Admittedly, not all Christians practice a daily quiet time, but thousands do. Quite possibly the percentage of who take time daily to study and pray compares quite favorably to the percentage of Course students who do so! Clearly, this is something the Course considers a basic for its students, even after completing the Workbook (see M-16.4–5). I owe much to my Christian heritage for training me in this way.

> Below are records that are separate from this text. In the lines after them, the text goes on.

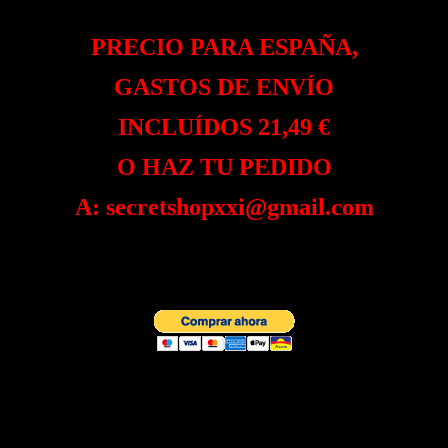
PRECIO PARA ESPAÑA,
GASTOS DE ENVÍO
INCLUÍDOS 21,49 €
O HAZ TU PEDIDO
A:
secretshopxxi@gmail.com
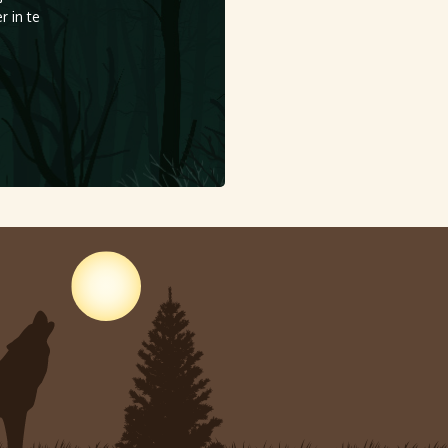
 in te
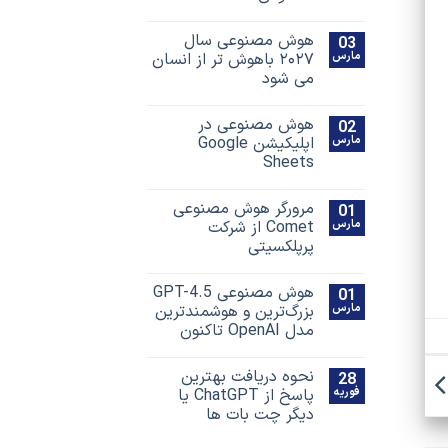
هوش مصنوعی سال
03
مارس
۲۰۲۷ باهوش تر از انسان
می شود
هوش مصنوعی در
02
مارس
اپلیکیشن Google
Sheets
مرورگر هوش مصنوعی
01
مارس
Comet از شرکت
پرپلکسیتی
هوش مصنوعی GPT-4.5
01
مارس
بزرگ‌ترین و هوشمندترین
مدل OpenAI تاکنون
نحوه دریافت بهترین
28
فوریه
پاسخ‌ از ChatGPT یا
دیگر چت بات ها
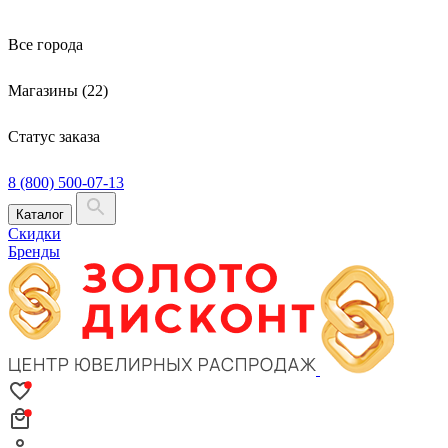
Все города
Магазины (22)
Статус заказа
8 (800) 500-07-13
Каталог
Скидки
Бренды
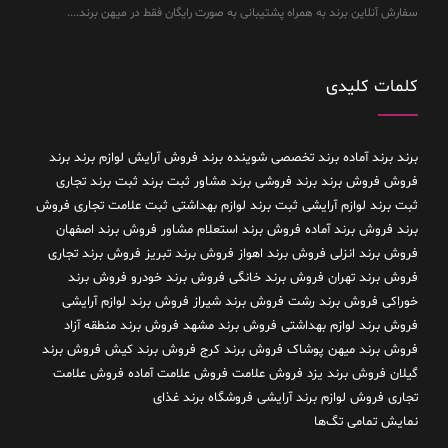
سفارش آنلاین برند به همراه پشتیبانی به صورت رایگان فقط در میهن برند....
کلمات کلیدی
برند
برند آماده
برند تخصصی شوینده
برند فروش آرایش لوازم برند
برند
فروش فروش برند
برند فروشی
برند مشاور
ثبت برند
ثبت برند تجاری
ثبت برند لوازم آرایشی
ثبت برند لوازم بهداشتی
ثبت علامت تجاری
فروش
برند
فروش برند آماده
فروش برند استعلام مشاور
فروش برند اصفهان
فروش برند انزلی
فروش برند اهواز
فروش برند تبریز
فروش برند تجاری
فروش برند تهران
فروش برند خانگی
فروش برند خودرو
فروش برند
خوراکی
فروش برند رشت
فروش برند شیراز
فروش برند لوازم آرایشی
فروش برند لوازم بهداشتی
فروش برند مشهد
فروش برند منطقه آزاد
فروش برند میهن پوشاک
فروش برند کرج
فروش برند کیش
فروش برند
گیلان
فروش برند یزد
فروش علامت
فروش علامت آماده
فروش علامت
تجاری
فروش لوازم برند آرایشی
فروشگاه برند غذای
نمایش تمامی تگ‌ها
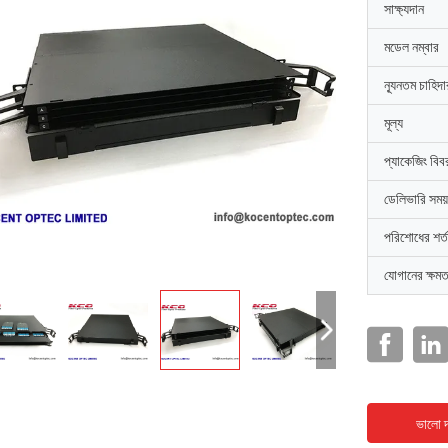
সাক্ষ্যদান
মডেল নম্বার
ন্যূনতম চাহিদ
মূল্য
প্যাকেজিং বিব
ডেলিভারি সময়
পরিশোধের শর্ত
যোগানের ক্ষমত
ভালো দ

Salvation is a Collaborative Venture
Finally, even in evangelical Christianity, there were some who emphasized the corporate nature of salvation; the ultimate intention of uniting all things in Christ. The Course expresses the idea with the words I use to title this subtopic. The Bible says that the eventual goal is the uniting of all into “a dwelling of Godin the Spirit” (Eph. 2:22, NASB). It speaks of uniting us as “one new Man,” with Christ as the head and the rest of us as members of the body—a corporate body. Read carefully, it can be seen in the New Testament that Jesus’ intention was not individual salvation, but the formation of the church, a society of those called into the service of God, devoted to the expression of love, and of all the fruits of the Spirit. I remember reading a book written by a Southern Baptist author that said that true orthodoxy was measured not by the correctness of our doctrine, but by the quality of our relationships with God and with one another. That single statement shifted the entire direction of my life. The Course’s emphasis on relationships seemed only natural to me when I encountered it, and I owe the ease with which that fit into my mind to my Christian teaching.
Conclusion
Your background may be very different from mine, but I encourage you to reexamine it one of these days. Instead of looking for its flaws, and for the reasons you left it, look this time for what in your background helped you on your way to the Course and to where you are now. You may find there is far more to be grateful for, and to identify with, than you realized.
*****
1 Norman Grubb authored all of the following books, most originally published by the Christian Literature Crusade, a sister organization of the Worldwide Evangelization Crusade. Those currently in print are shown in bold :Rees Howells, Intercessor; C. T. Studd, Cricketer and Pioneer; Continuous Revival; The Spirit of Revival; God Unlimited; Touching the Invisible; The Spontaneous You; The Deep Things of God; The Leap of Faith; Once Caught, No Escape: My Life Story; The Key to Everything; Liberating Secret; Summit Living.
[Please note: ACIM passages quoted in this article reference the Foundation for Inner Peace (FIP) Edition.]